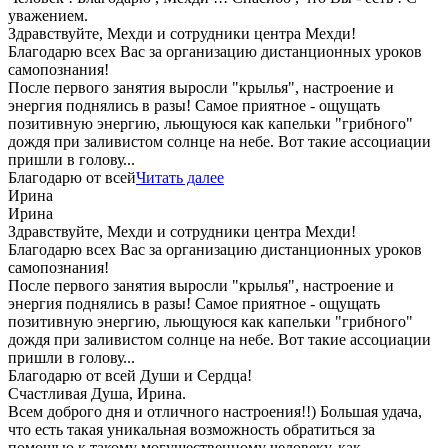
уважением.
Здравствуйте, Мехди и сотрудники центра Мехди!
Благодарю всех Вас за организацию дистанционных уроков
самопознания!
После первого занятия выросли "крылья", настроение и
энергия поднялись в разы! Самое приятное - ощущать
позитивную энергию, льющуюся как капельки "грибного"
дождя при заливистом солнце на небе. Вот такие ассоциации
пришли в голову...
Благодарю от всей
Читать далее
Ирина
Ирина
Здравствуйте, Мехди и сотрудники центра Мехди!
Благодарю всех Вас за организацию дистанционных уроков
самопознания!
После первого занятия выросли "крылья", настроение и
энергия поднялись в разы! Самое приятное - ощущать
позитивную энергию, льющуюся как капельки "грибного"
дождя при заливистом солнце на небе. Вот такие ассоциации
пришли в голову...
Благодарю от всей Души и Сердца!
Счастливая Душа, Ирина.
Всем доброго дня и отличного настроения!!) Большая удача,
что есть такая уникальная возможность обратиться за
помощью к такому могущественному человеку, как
==*==
What the task requires
Output the entries exactly as they appear, with no pictures included.

Solution to this task
уважением.
Здравствуйте, Мехди и сотрудники центра Мехди!
Благодарю всех Вас за организацию дистанционных уроков
самопознания!
После первого занятия выросли "крылья", настроение и
энергия поднялись в разы! Самое приятное - ощущать
позитивную энергию, льющуюся как капельки "грибного"
дождя при заливистом солнце на небе. Вот такие ассоциации
пришли в голову...
Благодарю от всей
Читать далее
Ирина
Ирина
Здравствуйте, Мехди и сотрудники центра Мехди!
Благодарю всех Вас за организацию дистанционных уроков
самопознания!
После первого занятия выросли "крылья", настроение и
энергия поднялись в разы! Самое приятное - ощущать
позитивную энергию, льющуюся как капельки "грибного"
дождя при заливистом солнце на небе. Вот такие ассоциации
пришли в голову...
Благодарю от всей Души и Сердца!
Счастливая Душа, Ирина.
Всем доброго дня и отличного настроения!!) Большая удача,
что есть такая уникальная возможность обратиться за
помощью к такому могущественному человеку, как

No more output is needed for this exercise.